SPSTC: Rob Manfredi on ‘Trends Driving the Need for Solutions on SharePoint – Frontline Business Automation and How to Best Deliver Those Solutions’

Rob Manfredi presenting his SPSTCDC session, "'Trends Driving the Need for Solutions on SharePoint - Frontline Business Automation and How to Best Deliver Those Solutions"Rob Manfredi, Bamboo Solutions' Vice President of Sales, explained at the beginning of his SPSTC session Saturday morning that in his presentation he would be "trying to be Bamboo-agnostic" on the subject of delivering solutions on SharePoint.  Rob then cited Mike Tanner's whitepaper, Build vs. Buy: The Case for using Commercial Solution Frameworks to Extend Microsoft SharePoint, as being the source of much of the data he'd be sharing. 

Referencing SPSTC organizer Dux Raymond Sy, Rob borrowed a quote from him in defining the most important measure of SharePoint success as "delivering business value on SharePoint."  Although 40% of SharePoint deployments involve the development of custom programming, Rob reported that "Microsoft reiterated [their recommendation] at SPTechCon: out-of-the-box first, third-party apps second, custom programming third." 

Rob explained that barriers to successful SharePoint deployments include:  development time and effort to build custom apps; deployments that are technically more difficult than anticipated; and the plain fact that "SharePoint is difficult, and projects are going to take more time than planned."

Addressing the "why" of SharePoint, Rob discussed the contrast between apps and social media (from TomToms to Facebook) in workers' personal lives versus their work lives, saying "We're trying to be as powerful at work as we are in our personal life [with tools that lead to] better productivity," and "the promise of SharePoint is to quickly deliver apps and solutions to [empower workers] do their job better."  To this end, "SharePoint uniquely satisfies two important needs of frontline workers: to collaborate and negotiate in order to get their jobs done."

SharePoint and the notion of an enterprise app store is "directly connected to accomplishing front line work," said Rob.  Touching on the notion of end user adoption of SharePoint, Rob suggested that "If you provide meaningful solutions to your users, you're going to increase adoption."  Listing some common applications for SharePoint, Rob mentioned project management, case and request management, social apps, knowledge management, document management, and sales and marketing automation. 

Citing a recent AIIM survey, Rob said that "The reality is that almost half of all SharePoint customers lack a clear strategy."  Discussing some of the basic risks of custom development, Rob again cited the AIIM survey's findings that: estimates fail if development is not a core skill of your business (there is "an amazingly limited resource pool of SharePoint talent… and they're expensive"); costs will continue for the useful life of the project; 15% of all projects fail outright, and 51% are described as "challenged."   Rob's call to arms here was that we "not bring the typical project fail rate onto SharePoint."  To that end, he said that "the important thing is that whatever [third-party providers] deliver, we need to maintain the flexibility of that application, because SharePoint is changing." 

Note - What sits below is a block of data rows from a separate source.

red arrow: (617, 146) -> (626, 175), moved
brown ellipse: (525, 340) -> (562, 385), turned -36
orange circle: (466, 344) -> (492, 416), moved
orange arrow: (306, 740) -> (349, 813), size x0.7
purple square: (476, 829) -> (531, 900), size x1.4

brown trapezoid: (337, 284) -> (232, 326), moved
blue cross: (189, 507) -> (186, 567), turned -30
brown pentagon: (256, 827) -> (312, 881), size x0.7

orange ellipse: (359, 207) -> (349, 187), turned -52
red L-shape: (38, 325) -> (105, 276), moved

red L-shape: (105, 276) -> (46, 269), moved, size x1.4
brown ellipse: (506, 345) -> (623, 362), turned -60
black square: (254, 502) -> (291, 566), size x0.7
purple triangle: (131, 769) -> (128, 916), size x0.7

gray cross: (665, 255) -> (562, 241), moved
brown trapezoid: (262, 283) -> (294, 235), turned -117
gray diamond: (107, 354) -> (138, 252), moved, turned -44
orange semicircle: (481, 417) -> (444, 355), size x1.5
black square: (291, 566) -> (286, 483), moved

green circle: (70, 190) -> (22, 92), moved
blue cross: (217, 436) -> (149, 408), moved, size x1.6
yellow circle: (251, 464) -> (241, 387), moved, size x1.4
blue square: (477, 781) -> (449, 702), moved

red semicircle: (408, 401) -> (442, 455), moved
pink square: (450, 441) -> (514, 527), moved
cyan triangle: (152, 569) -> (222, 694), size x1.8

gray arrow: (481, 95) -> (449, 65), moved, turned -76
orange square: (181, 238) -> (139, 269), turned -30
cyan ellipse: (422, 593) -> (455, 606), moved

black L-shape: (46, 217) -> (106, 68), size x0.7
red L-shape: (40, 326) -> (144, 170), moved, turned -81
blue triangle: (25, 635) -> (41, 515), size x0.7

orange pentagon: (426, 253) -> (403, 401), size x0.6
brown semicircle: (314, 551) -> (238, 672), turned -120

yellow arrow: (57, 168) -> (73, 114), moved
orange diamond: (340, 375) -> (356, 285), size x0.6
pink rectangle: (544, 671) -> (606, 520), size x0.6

Rob then explained the concept of framework solutions as being "a new development paradigm not code we're trying to customize and configure."  Framework solutions are engineered to be "snapped together" so that individual Web Parts "go from [being puzzle] pieces to a whole picture … and the combinations are endless."  Rob then walked through a framework solution for case management by way of example. 

Referring back to the previously mentioned definition of SharePoint success, in conclusion, Rob stated that the cost savings and corporate value represented by third-party applications "allow you to devote more time to those things which differentiate you in the market, and make you more competitive."